Bandit’s Ballad From La conquista del aire By Alexandra Dominguez

It’s not easy to meet up with a man like Buffalo Bill but who isn’t Buffalo Bill. Who’s the strongest man in all of Michigan but doesn’t live in Michigan. Who’s the fastest quick-draw cowboy but keeps no bullets in his gun. Who comes galloping down from the prairies but has no horse, who enters a cantina but is not thirsty, who takes pity if someone draws with no other recourse than to be felled by a bullet. Truly it’s not easy to know a man like Buffalo Bill who isn’t Buffalo Bill. Who’s respected by Sioux chiefs in the way that the white eagle is still respected in the mountains. Who’s the most beautiful lover in all of Michigan, from Minnesota to New Mexico, from his silver belt buckle to the Rocky Mountains of Utah preachers. I’m trying to say it’s not easy to fall in love with a man who chases down horse thieves, it’s not easy to go to bed with him and sleep in his arms and dream of bison, a man who has a savage look in his eyes but who’s not a savage. A man in the vicinity of Buffalo Bill who’s not an old jackal forgotten beneath a sheriff’s badge, who robs warehouses and buys flowers on Saturdays with stolen money.

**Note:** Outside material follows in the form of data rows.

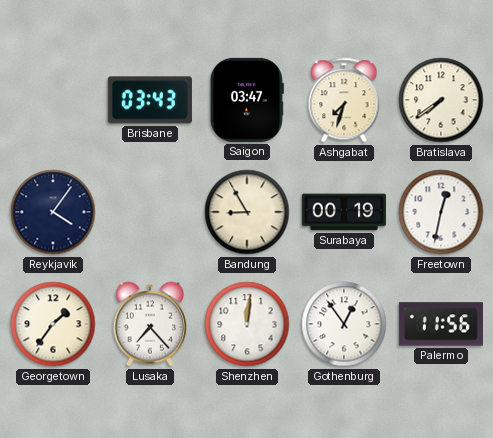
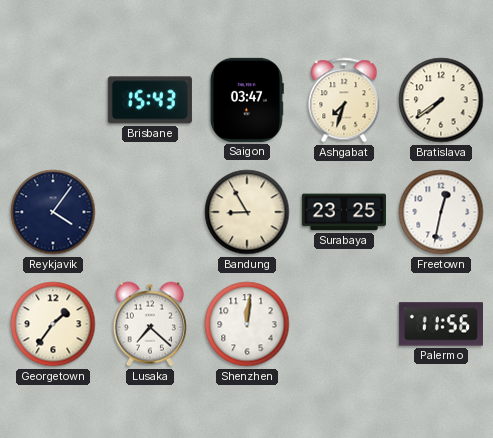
Brisbane: 03:43 -> 15:43
Surabaya: 00:19 -> 23:25
Lusaka: 7:23 -> 7:22
Gothenburg: 12:54 -> none
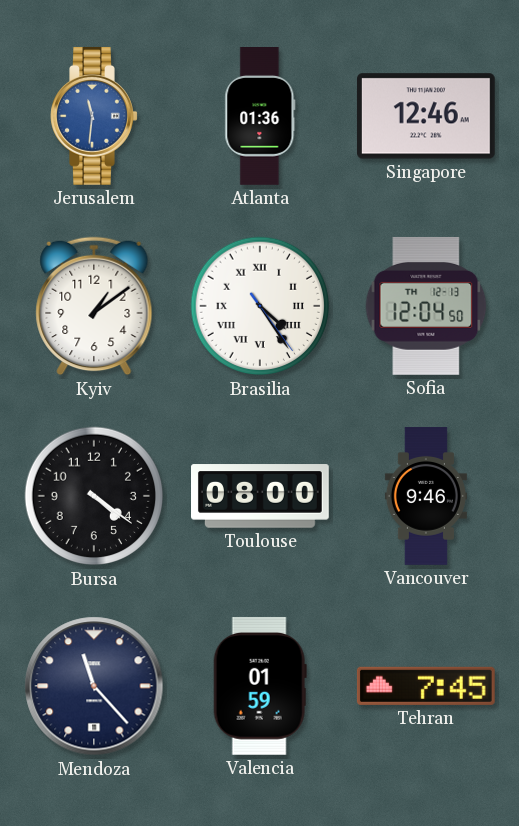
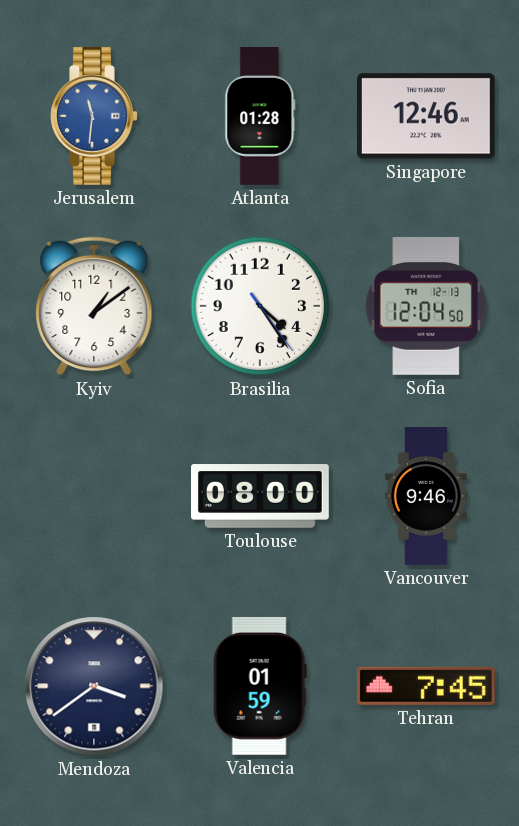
Atlanta: 01:36 -> 01:28
Brasilia numerals: Roman -> Arabic
Bursa: 4:21 -> none
Mendoza: 11:23 -> 3:39
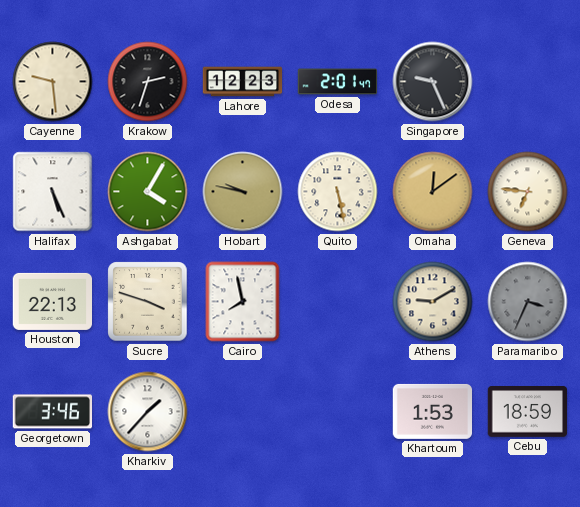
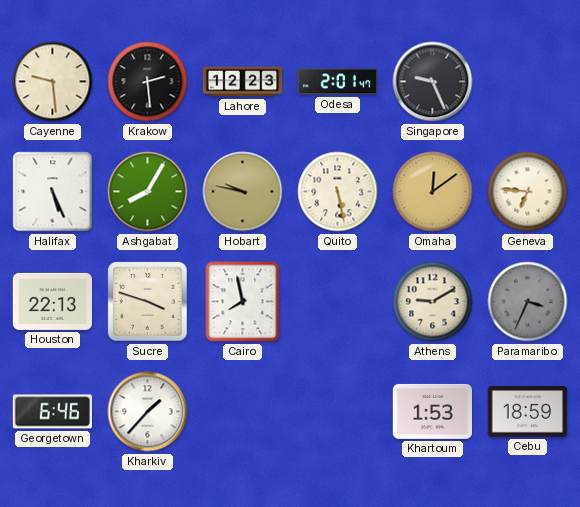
Krakow: 2:33 -> 2:29
Ashgabat: 4:05 -> 8:05
Georgetown: 3:46 -> 6:46
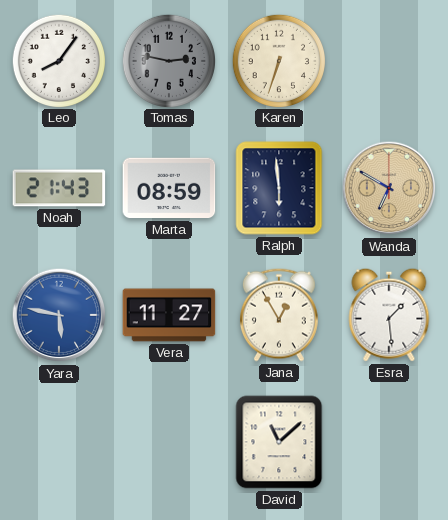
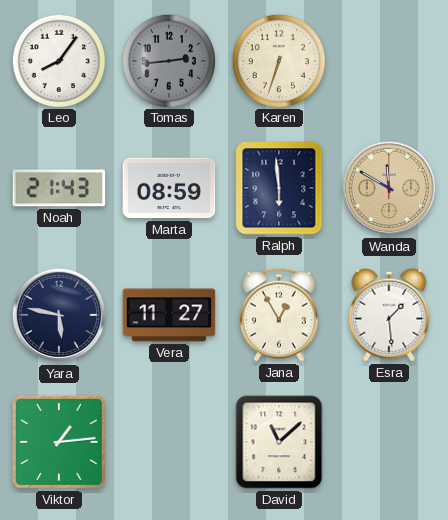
Tomas: 2:47 -> 2:44
Wanda: 6:50 -> 11:50
Yara dial: blue -> navy
Viktor: none -> 1:14
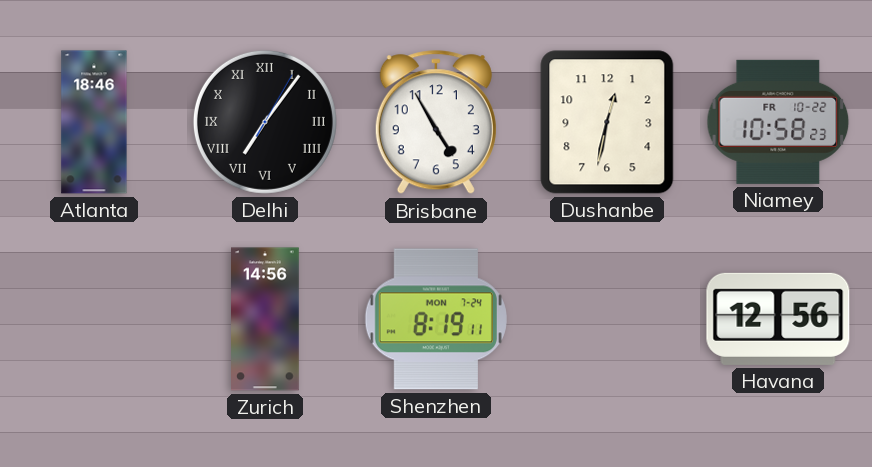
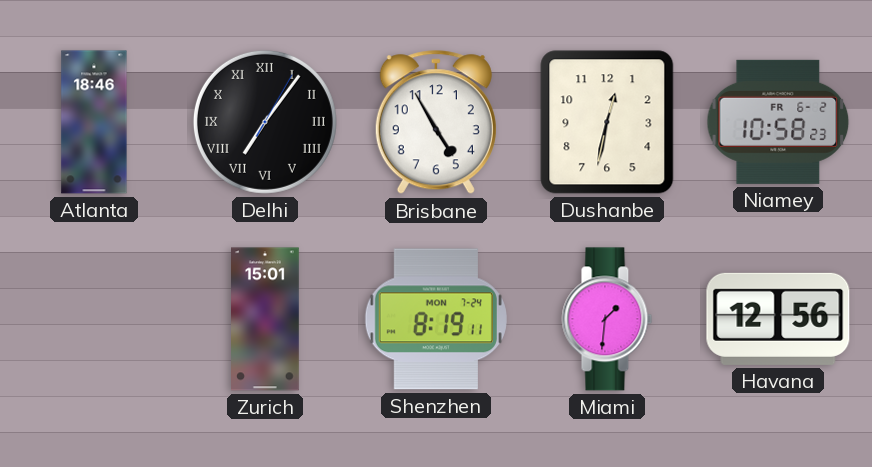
Niamey date: FR 10-22 -> FR 6-2
Zurich: 14:56 -> 15:01
Miami: none -> 1:31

A man who calls loss loss and failure he calls failure. I want to say, that’s what I want to say, it’s not easy.

Ancestors From Autumn’s Countersong in Bierzo Valley By Juan Carlos Mestre

My ancestors invented the Milky Way. They named that expanse necessity, hunger they called wall of hunger, they named poverty all that is not stranger to poverty. A man can only do so much when consumed by the thought of hunger, barely trace out a fish in the dusty road, barely sail the ocean on a wooden cross.

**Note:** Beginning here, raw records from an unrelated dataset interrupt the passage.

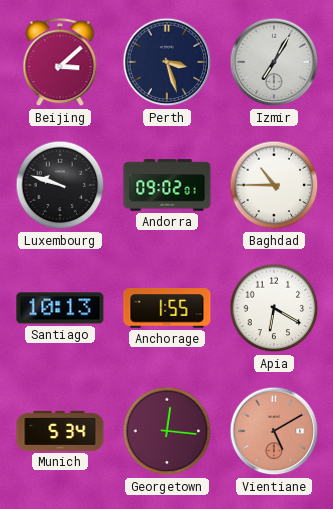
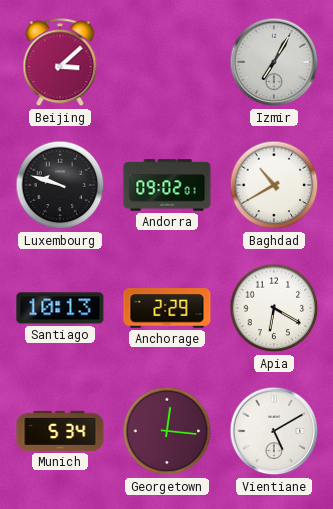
Perth: 3:27 -> none
Baghdad: 10:45 -> 10:40
Anchorage: 1:55 -> 2:29
Vientiane dial: salmon -> white
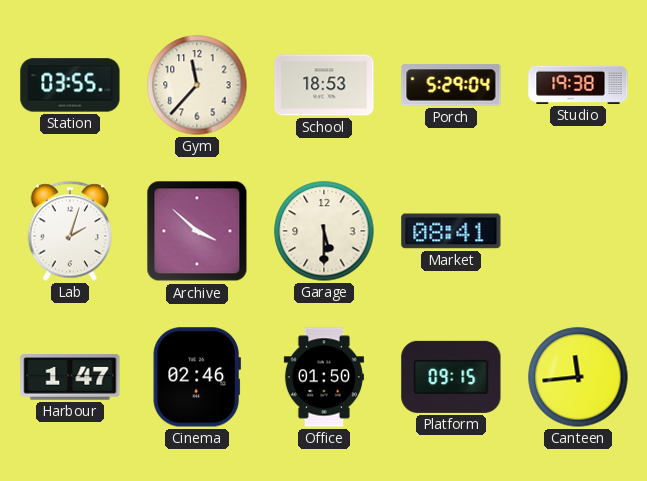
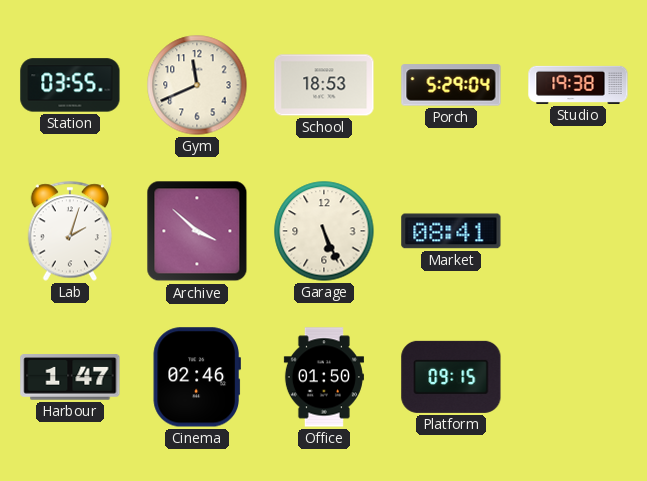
Gym: 11:37 -> 11:41
Garage: 5:30 -> 5:26
Canteen: 11:44 -> none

My ancestors sailed the ocean on a wooden cross, but they seek an audience with kings, so they wandered through the archives like hedgehogs and lizards that wander down village trails.

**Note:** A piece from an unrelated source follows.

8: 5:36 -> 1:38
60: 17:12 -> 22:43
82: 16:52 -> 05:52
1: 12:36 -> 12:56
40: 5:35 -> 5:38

They landed on sand dunes, in the dunes the earth shines like fish scales, life in the dunes is seasons of rain followed by seasons of wind.

A man can only do so much when all he has had in life are these things: barely fall asleep reclined on the thought of hunger while listening to sparrows converse in the granary, barely plant flowering firewood in the bed sheets of gardens, walk barefooted over the shining earth and not bury in her his children.

My ancestors invented the Milky Way, they named that expanse necessity, they sailed the ocean on a wooden cross. Then they named hunger so that the master of hunger would be called the master of the house of hunger and they wandered the paths like hedgehogs and lizards that wander down village trails.

A man can only do so much with the crumbs of piety, eat soggy bread on rainy days knowing these are followed by seasons of wind and speak about necessities, speak about necessities as one speaks in the villages of all the small things that can be carefully wrapped in handkerchiefs.

Jeremy Paden received his Ph.D. in Spanish and Latin American literature from Emory University. In addition to teaching in Spalding’s MFA Program, Jeremy is an associate professor of Spanish at Transylvania University in Lexington, Kentucky, where he teaches classes on, among other topics, Latin American poetry and literary translation. In spring of 2015 he was awarded a Bingham Teaching Excellence Award, Transylvania’s highest honor for teaching.

He is the author of one chapbook of poems, Broken Tulips (Accents Publishing, 2013). His poems have appeared such places as Adirondack Review, Atlanta Review, Beloit Poetry Journal, California Quarterly, Cortland Review, Louisville Review, Rattle, and other journals and anthologies. He has been nominated for a Pushcart and was a 2013 finalist of the Nazim Hikmet poetry competition. His translations of poems from the Spanish have appeared in Words Without Borders and are forthcoming in other magazines and journals. His articles on Latin American and Spanish literature have appeared in Calíope: Journal for Renaissance and Baroque Hispanic Poetry, Colonial Latin American Review, Review of International American Studies, Romance Quarterly, and other journals and books of collected essays.